▸ **TASK INPUT**:
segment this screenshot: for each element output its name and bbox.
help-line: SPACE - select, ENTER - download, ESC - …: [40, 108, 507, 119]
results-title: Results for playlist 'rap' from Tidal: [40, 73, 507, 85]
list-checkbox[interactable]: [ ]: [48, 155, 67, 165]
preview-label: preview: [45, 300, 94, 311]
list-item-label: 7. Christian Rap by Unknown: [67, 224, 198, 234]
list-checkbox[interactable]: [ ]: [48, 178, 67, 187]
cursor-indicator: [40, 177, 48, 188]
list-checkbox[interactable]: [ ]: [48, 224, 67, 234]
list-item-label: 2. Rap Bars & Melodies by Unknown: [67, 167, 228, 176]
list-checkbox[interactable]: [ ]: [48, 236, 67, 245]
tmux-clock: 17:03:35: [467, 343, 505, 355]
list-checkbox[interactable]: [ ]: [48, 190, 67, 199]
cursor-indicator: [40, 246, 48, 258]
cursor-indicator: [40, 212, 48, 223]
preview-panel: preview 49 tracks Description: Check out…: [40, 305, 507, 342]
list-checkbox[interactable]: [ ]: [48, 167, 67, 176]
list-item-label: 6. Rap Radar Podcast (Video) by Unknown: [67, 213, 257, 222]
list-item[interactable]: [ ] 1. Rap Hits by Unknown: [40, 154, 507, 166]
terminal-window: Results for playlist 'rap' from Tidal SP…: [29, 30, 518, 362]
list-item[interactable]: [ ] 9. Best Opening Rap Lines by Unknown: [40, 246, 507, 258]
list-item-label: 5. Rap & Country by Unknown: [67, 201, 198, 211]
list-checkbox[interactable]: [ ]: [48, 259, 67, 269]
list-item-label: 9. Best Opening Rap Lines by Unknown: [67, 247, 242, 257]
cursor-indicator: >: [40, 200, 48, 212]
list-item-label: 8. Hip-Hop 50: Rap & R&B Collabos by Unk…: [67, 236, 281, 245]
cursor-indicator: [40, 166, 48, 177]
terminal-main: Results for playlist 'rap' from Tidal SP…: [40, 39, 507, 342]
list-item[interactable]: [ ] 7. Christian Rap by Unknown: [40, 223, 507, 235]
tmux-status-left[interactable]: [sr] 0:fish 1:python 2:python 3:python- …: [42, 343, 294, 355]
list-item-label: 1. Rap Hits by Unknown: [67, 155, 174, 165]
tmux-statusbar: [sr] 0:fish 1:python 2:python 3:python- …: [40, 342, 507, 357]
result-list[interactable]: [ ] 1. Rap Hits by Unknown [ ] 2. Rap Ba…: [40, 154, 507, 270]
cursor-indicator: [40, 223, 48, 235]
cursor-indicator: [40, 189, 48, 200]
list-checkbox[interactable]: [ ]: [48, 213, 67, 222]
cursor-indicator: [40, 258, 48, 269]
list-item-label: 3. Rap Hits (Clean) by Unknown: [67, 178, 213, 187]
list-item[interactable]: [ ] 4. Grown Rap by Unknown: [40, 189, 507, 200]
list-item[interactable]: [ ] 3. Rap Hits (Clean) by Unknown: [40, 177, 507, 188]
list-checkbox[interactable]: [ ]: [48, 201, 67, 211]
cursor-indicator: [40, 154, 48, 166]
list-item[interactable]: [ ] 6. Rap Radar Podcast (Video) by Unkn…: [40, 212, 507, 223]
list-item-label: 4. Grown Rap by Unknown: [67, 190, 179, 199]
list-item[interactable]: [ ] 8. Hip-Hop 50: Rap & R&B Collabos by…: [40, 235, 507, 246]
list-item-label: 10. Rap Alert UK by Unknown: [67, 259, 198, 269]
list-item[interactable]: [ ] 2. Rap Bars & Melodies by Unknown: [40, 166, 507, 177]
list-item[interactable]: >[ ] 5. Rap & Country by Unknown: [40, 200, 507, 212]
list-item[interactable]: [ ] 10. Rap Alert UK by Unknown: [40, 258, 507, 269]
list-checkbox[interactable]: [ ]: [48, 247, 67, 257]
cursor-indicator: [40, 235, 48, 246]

▸ **TASK DIRECTIONS**:
Copy out each line of the records where the word "from" appears.

▸ **REPLY TO THE TASK**:
results-title: Results for playlist 'rap' from Tidal: [40, 73, 507, 85]
terminal-window: Results for playlist 'rap' from Tidal SP…: [29, 30, 518, 362]
terminal-main: Results for playlist 'rap' from Tidal SP…: [40, 39, 507, 342]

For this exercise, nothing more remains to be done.